The developer lodged an application for the site at 52-54 McFarlane Street next to the Stockland Merrylands Shopping Centre.

The plans by Turner Architects include five mixed-use buildings of 13-25 storeys, retail and commercial tenancies and a child care facility over four levels of basement parking.

Coronation acquired the site in January for $41 million from Stockland as a seed investment for their build-to-rent business.

The latest application builds on the previous owner’s approved plans in 2017 for five high-density towers with 562 residential apartments, as well as 4,500sq m of ground-level retail and basement parking.

Almost 50 per cent of the units in the Coronation application are studio or one-bedroom apartments to cater towards “strong population projections” of the Merrylands-Holroyd precinct.

Related: Sydney’s Most Sought-After Development Projects

▲ Five proposed build-to-rent towers next to Stockland Merrylands Shopping Centre.
▲ Coronation Property's build-to-rent plans build on the 2017 approved plans for the site next to Stockland Merrylands Shopping Centre.

There are 129 studios, 264 one-bedroom, 379 two-bedroom and 18 three bedroom apartments planned across the five buildings in Greater Western Sydney.

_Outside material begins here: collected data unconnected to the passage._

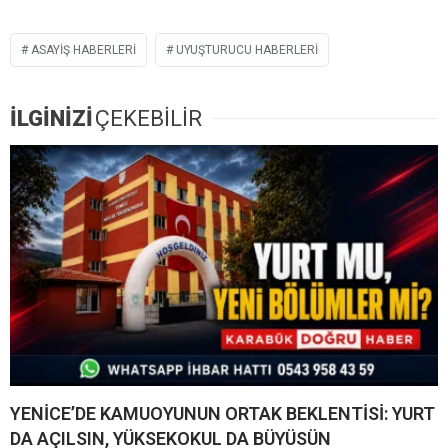
ASAYIŞ HABERLERI
UYUŞTURUCU HABERLERI
İLGİNİZİ
ÇEKEBİLİR
YENİCE’DE KAMUOYUNUN ORTAK BEKLENTİSİ: YURT
DA AÇILSIN, YÜKSEKOKUL DA BÜYÜSÜN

According to a residential market assessment by AEC Group, the units would suit lone person households, key workers and single-parent families, providing a variety of housing typologies including smaller, more affordable apartments.

“Household sizes are forecast to progressively become smaller, the Central City District Plan projection for single person households is expected to increase by 81 per cent within 20 years to 2036,” the report said.

“Although sales volumes for two-bedroom units dominate the Merrylands market and are considered the most popular from both an owner occupier and investor viewpoint, overall demand for studio and one-bedroom apartments has also strengthened in recent times, largely due to their more affordable price point.

“As identified within our analysis, 60.6 per cent of the households in Merrylands earn under $91,000 per annum which may partially explain the comparatively high proportion of renters in the region, at 45 per cent.

“This necessitates a growing need for more affordable housing within the suburb.”

The emerging build-to-rent sector has attracted a lot of interest in response to housing affordability concerns and economic conditions which have deteriorated during Covid-19.